29 March 2016
Web scraping is defined as getting and saving information from an HTML page through a program. In this post we will leverage F# and the HTML type provider to do web scraping.
F# is a functional-first programming language that is built on top of the .NET framework. Using F# (and the HTML type provider) will enable us to quickly get up and running with working with HTML pages. C# is my primary language, but if we use C#, we would have to create a lot more boilerplate code before we can begin scraping. We will come back to this point later, but for now let us start working on the F# scraper.
Before we begin, we would need to download and install the
FSharp.Data package from NuGet. The package contains a lot of libraries that help make working with data easier.
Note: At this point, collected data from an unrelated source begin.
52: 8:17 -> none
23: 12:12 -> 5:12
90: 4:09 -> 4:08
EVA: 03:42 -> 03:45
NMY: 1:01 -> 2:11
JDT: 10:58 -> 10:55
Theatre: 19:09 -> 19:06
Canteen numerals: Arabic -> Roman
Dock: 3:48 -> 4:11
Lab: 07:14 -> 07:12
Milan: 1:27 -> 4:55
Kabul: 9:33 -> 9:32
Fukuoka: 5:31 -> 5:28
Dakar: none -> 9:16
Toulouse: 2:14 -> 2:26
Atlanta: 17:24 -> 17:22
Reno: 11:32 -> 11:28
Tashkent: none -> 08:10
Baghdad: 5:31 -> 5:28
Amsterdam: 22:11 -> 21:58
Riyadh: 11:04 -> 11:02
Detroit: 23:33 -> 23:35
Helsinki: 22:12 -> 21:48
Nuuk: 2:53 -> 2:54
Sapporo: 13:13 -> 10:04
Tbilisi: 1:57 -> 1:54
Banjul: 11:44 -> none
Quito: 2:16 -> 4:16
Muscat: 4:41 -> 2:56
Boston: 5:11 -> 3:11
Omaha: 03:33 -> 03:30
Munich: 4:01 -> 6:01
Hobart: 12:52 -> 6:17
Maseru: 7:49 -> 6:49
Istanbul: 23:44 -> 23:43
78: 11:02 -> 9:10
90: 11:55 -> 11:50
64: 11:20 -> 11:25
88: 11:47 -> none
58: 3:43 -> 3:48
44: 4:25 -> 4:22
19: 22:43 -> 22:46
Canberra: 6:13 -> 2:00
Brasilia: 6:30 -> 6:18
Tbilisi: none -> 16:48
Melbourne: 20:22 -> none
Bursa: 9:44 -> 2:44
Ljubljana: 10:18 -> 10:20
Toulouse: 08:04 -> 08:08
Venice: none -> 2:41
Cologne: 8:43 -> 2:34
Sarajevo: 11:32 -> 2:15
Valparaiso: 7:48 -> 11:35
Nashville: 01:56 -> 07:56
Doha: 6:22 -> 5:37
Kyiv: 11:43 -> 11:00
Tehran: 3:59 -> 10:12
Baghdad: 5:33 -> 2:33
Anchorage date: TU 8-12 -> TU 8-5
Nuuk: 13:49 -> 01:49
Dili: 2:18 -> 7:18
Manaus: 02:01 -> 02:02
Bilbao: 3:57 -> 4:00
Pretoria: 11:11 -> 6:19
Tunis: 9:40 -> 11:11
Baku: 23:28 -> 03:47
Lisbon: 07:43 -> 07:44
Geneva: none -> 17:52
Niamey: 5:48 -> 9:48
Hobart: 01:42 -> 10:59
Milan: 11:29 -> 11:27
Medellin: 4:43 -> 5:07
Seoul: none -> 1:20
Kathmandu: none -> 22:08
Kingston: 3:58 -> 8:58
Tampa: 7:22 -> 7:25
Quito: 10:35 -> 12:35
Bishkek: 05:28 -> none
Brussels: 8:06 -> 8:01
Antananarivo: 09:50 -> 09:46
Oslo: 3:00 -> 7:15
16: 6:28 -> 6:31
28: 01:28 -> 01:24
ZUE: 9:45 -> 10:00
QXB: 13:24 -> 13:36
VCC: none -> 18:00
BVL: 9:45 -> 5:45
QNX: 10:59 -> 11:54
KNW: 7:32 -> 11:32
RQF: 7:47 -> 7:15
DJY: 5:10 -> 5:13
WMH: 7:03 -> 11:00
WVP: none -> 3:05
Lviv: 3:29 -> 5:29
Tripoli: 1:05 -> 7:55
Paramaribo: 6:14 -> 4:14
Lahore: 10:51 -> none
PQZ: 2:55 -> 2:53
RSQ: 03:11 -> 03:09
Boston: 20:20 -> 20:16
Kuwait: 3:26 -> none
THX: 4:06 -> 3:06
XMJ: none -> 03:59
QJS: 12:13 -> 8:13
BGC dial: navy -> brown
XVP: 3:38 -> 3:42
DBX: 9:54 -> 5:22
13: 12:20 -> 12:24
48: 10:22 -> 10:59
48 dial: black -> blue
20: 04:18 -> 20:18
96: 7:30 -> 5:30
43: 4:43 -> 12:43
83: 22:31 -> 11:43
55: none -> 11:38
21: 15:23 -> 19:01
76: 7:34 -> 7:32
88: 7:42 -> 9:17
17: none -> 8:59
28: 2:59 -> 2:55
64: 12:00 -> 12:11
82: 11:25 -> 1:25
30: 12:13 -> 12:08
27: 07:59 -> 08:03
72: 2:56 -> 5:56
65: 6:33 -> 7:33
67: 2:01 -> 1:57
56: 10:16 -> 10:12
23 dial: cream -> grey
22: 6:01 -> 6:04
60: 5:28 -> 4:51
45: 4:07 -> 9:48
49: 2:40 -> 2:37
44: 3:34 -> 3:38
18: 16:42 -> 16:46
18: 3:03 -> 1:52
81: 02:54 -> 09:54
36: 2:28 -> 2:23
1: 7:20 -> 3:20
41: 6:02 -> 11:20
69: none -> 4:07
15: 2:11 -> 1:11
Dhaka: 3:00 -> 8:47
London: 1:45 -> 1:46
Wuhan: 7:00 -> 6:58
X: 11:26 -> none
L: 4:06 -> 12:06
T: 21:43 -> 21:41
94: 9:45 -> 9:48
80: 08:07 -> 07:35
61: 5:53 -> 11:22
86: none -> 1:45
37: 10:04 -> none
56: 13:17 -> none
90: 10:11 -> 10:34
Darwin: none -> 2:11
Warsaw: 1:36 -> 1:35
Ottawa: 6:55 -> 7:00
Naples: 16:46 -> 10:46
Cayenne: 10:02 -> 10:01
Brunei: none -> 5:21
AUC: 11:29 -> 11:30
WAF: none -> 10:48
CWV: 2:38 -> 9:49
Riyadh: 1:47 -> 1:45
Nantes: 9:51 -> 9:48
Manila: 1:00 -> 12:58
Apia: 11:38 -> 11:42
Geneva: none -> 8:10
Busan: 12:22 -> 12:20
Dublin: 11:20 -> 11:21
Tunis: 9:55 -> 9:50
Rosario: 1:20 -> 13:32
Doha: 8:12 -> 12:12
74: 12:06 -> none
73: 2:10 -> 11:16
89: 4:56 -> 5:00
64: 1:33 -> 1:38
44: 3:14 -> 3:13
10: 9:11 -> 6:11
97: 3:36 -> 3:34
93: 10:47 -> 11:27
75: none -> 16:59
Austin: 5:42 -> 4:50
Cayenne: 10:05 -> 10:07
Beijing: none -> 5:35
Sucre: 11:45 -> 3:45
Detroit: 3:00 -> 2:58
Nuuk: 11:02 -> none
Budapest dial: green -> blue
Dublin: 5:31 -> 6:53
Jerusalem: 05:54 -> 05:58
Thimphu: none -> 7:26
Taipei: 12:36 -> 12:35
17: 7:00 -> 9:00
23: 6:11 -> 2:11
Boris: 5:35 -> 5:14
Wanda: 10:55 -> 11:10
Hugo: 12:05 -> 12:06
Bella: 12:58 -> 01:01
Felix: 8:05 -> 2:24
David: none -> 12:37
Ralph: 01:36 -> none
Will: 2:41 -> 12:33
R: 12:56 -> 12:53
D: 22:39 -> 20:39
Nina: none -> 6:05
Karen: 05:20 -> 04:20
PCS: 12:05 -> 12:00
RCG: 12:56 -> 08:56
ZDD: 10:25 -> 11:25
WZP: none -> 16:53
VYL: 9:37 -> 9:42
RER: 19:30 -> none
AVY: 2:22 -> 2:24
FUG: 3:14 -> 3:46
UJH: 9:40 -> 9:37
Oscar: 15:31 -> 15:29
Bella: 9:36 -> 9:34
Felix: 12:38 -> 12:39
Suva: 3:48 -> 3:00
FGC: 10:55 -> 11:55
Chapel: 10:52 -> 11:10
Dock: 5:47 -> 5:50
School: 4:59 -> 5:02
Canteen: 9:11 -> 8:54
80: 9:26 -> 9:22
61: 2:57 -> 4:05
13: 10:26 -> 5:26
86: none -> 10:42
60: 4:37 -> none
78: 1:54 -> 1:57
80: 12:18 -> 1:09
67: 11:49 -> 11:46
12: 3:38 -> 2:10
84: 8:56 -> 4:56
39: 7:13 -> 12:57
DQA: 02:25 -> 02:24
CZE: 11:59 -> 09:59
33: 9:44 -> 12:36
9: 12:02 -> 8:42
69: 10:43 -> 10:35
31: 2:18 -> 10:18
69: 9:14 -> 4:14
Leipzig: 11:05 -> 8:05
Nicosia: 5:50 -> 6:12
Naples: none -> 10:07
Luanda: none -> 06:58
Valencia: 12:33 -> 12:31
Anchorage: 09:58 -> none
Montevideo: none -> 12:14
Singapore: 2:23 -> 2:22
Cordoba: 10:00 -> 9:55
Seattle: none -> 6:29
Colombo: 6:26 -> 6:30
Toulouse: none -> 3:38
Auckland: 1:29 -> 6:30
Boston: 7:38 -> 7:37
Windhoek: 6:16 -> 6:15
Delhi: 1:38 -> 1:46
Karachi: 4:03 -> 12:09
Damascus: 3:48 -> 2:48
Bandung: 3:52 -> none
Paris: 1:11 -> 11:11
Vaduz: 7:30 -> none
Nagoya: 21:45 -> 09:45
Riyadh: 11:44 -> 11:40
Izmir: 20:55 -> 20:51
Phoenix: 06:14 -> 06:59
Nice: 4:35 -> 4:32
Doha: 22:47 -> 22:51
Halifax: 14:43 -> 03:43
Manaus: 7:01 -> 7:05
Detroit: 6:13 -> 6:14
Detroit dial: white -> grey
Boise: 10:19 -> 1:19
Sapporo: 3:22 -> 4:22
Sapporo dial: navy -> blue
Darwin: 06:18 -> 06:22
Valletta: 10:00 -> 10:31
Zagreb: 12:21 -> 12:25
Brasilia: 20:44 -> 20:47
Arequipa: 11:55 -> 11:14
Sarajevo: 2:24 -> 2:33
It includes the HTML type provider, which is what we will be using for our demo.
For our demo we will be scraping a Google search results page. We will use the following URL, which is a search results page for “albert einstein”:
In our F# program, we will use the HTML type provider to create types that represent the search results page. To do that, we declare a type and use the search results url as a generic argument to the HTMLProvider:
type GoogleSearchResultPage = HtmlProvider<"https://www.google.com/search?q=albert+einstein">
That first step will let the provider know about the structure of the HTML page, and it will create the appropriate members that will let us access the page’s information in a nice way.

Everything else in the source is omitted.